Si ritrovò di nuovo faccia a faccia con Kyle, che la sorreggeva, come se sapesse che se l'avesse lasciata non sarebbe rimasta in piedi.

«No.» disse fissandola negli occhi «Non ti odio.»

Pam provò il forte desiderio di scoppiare di nuovo a piangere. Perché non si arrabbiava? Perché non la ricopriva di insulti come meritava? Perché? Perché era così maledettamente buono e dolce?

«Come?» domandò debolmente «Come fai a non odiarmi?» le labbra le tremavano.

Kyle, senza distogliere lo sguardo dai suoi occhi, si prese qualche secondo per rispondere.

Emise una specie di sospiro.

«Pam, davvero credi che non mi sia accorto di come ti guarda da dieci anni a questa parte? E credi che non mi sia accorto di quanto a lungo tu gli abbia resistito. Temevo che questo momento arrivasse da un momento all'altro. E, devo ammettere, che mi aspettavo molto peggio.»

Pam era rimasta senza parole.

«E tu... in tutto questo tempo... non hai mai detto nulla?» non riusciva a crederci «Perché?» le sue parole erano un sussurro appena udibile.

Kyle sospirò di nuovo.

«Ricordi quando ti ho chiesto di sposarmi?

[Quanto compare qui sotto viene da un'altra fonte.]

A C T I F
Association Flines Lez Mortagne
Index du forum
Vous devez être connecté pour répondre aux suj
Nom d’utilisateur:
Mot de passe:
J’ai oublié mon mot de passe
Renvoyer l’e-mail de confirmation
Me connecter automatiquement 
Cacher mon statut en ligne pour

Così, all'improvviso, impreparato?»

Pam non rispose, ma sì, ricordava. E ancora non capiva.

«Mi sono detto, diavolo, se non mi sbrigo prima o poi glielo chiederà Ryan. E non sai quanto paura ho avuto davanti alla tua espressione stupita. Temevo che rifiutassi, me ne stavo già convincendo. E tu invece hai detto di sì. Non potevo crederci. Credi davvero che non sappia cosa c'è tra voi?»

A quel punto Pam non seppe resistere. «No.» quasi urlò «Non c'è niente. O forse sì, c'è, no, c'è stato. Ma non ci sarà mai niente. Niente. Kyle io...»

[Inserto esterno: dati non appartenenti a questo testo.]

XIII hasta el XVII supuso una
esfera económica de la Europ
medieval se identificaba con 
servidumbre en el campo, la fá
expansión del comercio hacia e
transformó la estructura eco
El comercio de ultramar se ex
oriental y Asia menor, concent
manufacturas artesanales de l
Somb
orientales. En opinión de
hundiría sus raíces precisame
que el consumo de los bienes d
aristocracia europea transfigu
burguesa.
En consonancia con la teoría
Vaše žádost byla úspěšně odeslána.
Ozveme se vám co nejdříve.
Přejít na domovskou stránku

Non concluse la frase. In parte perché non sapeva bene cosa dire senza il rischio di sbagliare. In parte perché si ritrovò stretta nell'abbraccio di Kyle.

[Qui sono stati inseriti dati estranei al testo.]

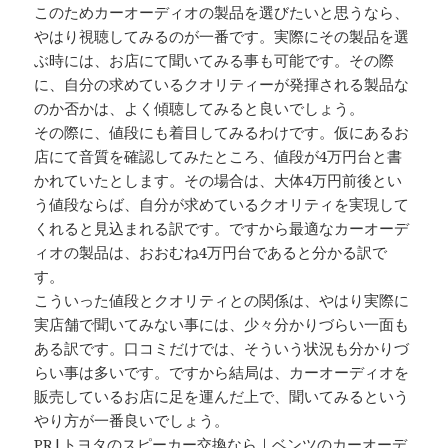
このためカーオーディオの製品を選びたいと思うなら、
やはり視聴してみるのが一番です。実際にその製品を選
ぶ時には、お店にて聞いてみる事も可能です。その際
に、自分の求めているクオリティーが発揮される製品な
のか否かは、よく傾聴してみると良いでしょう。
その際に、値段にも着目してみるわけです。仮にあるお
店にて音質を確認してみたところ、値段が4万円台と書
かれていたとします。その場合は、大体4万円前後とい
う値段ならば、自分が求めているクオリティを実現して
くれると見込まれる訳です。ですから最適なカーオーデ
ィオの製品は、おおむね4万円台であると分かる訳で
す。
こういった値段とクオリティとの関係は、やはり実際に
実店舗で聞いてみない事には、少々分かりづらい一面も
ある訳です。口コミだけでは、そういう状況も分かりづ
らい事は多いです。ですから結局は、カーオーディオを
販売しているお店に足を運んだ上で、聞いてみるという
やり方が一番良いでしょう。
PR|
トヨタのスピーカー交換なら
｜
ベンツのカーオーデ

Altre lacrime le scesero dagli occhi, ma in silenzio stavolta.

Si lasciò stringere. Sentiva che per Kyle era più difficile di quando le volesse fare credere.

Ma non poteva essere. Non poteva essere la verità. Era troppo bella per essere la verità.

«Tutto questo non è giusto.» cercò di dire.

Kyle la allontanò leggermente, per poterle guardare bene in faccia.

Pam tenne lo sguardo basso.

Con gesti lenti Kyle le asciugò le lacrime, poi le mise un dito sotto il mento per farle alzare il volto.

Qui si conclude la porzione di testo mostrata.